What I was wondering, and I haven't taken the time to look it up, is what the Forest Service and BLM rules are for putting that stuff out?

Hunting elk last year I ran into a bait station on forest land that had 2 salt licks, corn scattered all over and a sweet grain mix feeder fastened to a pine tree.


----------



## elkfromabove (Apr 20, 2008)

Critter said:


> My biggest gripe about is is that they homestead in the camping spot for a month so that they can get it. They pull into it during the bow hunt and leave their trailer there until they shoot their deer. And yes I have reported them. One other thing that they are doing is shooting across a road, and yes I have reported this also and the local officer has talked to them but can't do anything about it unless they catch them.


So, you're talking one (or a couple) of hunter groups who are jerks that happen to like baiting? And doing something about the baiting laws will change what? Jerks are jerks, no matter how they choose to hunt or do anything else.


----------



## Critter (Mar 20, 2010)

elkfromabove said:


> So, you're talking one (or a couple) of hunter groups who are jerks that bait? And doing something about the baiting laws will change what? Jerks are jerks, no matter how they choose to hunt or do anything else.


No this is the most blatant one that I know of, it's right out in the open where everyone can see. I have also came across others where they have packed corn into areas to lure birds and other animals along with piles of apples miles away from the nearest apple tree.


----------



## caddis8 (Sep 10, 2007)

If it's for birds, then it's illegal. Big game is legal, so I don't necessarily see a problem with it. It's the same theoretically as hunting an alfalfa field. Or putting some hay out. 

I've hunted hogs over bait. I didn't think that was a great experience, but that was more the situation and conditions then the actual bait. 

I wouldn't call those who are following the law jerks. Those who are illegal are jerks that ruin it for others.

I have grown an appreciation for mineral and feed stations that contribute to herd health and making healthier critters. Bigger antlers is a bonus. 

Like I said, I have almost as much fun doing this as I do actually hunting. I get the kids out with me for me job, I get to see nature in it's finest, and I have fun doing it. Some days my job is great. Coming from Utah and dealing with hunting across the nation, I have changed my stance over the years on baiting. Folks that do that where legal are just as passionate as the DIY elk hunter that packs everything into the backcountry for two weeks on his/her back.


----------



## Critter (Mar 20, 2010)

With as many salt and mineral blocks that the sheep and cattle herders put out do we really need more put out by hunters for their health?


----------



## weaversamuel76 (Feb 16, 2017)

A pile of apples on the ground only serves one purpose while a alfalfa field has multiple. Also quite a few states have seen a major increase in cwd deer and bait piles are proven to increase the chances of nose to nose contact between animals while a field spreads the animals out. Crops are seasonal and benefit long term bait piles only last till they served thier master.

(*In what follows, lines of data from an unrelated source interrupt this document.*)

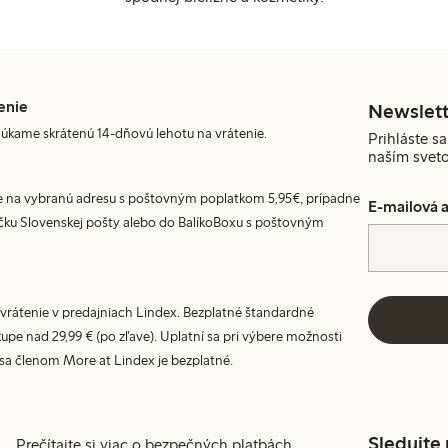
enie
Newslett
úkame skrátenú 14-dňovú lehotu na vrátenie.
Prihláste sa
naším svet
 na vybranú adresu s poštovným poplatkom 5,95€, prípadne
E-mailová 
ku Slovenskej pošty alebo do BalíkoBoxu s poštovným
vrátenie v predajniach Lindex. Bezplatné štandardné
upe nad 29,99 € (po zľave). Uplatní sa pri výbere možnosti
 sa členom More at Lindex je bezplatné.
Sledujte
Prečítajte si viac o bezpečných platbách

Sent from my XT1585 using Tapatalk


----------



## caddis8 (Sep 10, 2007)

It all depends on the end use. One could say the same thing about trucks, quads, snowmobiles, and UTV's. If the intended use of my vehicle is go go really, really fast that's illegal. If I take my quad on the trail to where I want to hunt, then it has served it's master also. There are lots of uses for lots of things. I see no reason in this world for someone to own a bullet bike. But folks buy em.


----------



## caddis8 (Sep 10, 2007)

Critter said:


> With as many salt and mineral blocks that the sheep and cattle herders put out do we really need more put out by hunters for their health?


Critter, it's my experience that once cattle and sheep move in, the other critters move out. Sure some get hit by animals, and some are abandoned, but in tests that I've run out here. Cattle hit mineral and salt licks like crazy and usually don't leave room for the other critters. Sheep too.


----------



## elkfromabove (Apr 20, 2008)

Vanilla said:


> I find it interesting that using apples, corn, or whatever has always been labeled as questionable from the "ethics" police, but nobody bats and eye at salt and mineral licks.
> 
> Don't they accomplish the exact same thing? Why is one "bad baiting" and another "good baiting?" Any master baiters that derekp1999 was talking about out there able to explain the difference? If this is on the Wildlife Board's agenda to make baiting illegal, will they ban the use of licks? Or will this just be other baits they arbitrarily say are bad?
> 
> I say it's arbitrary, but if I'm missing something, please point it out. I'm not real educated on this issue, to be totally honest.


Is it arbitrary? It sure looks like it to me. In fact, the whole idea of "baiting" to "take" animals looks arbitrary to me, including those legal actions taken by anglers, trappers, and collectors (including the DWR), as well as hunters.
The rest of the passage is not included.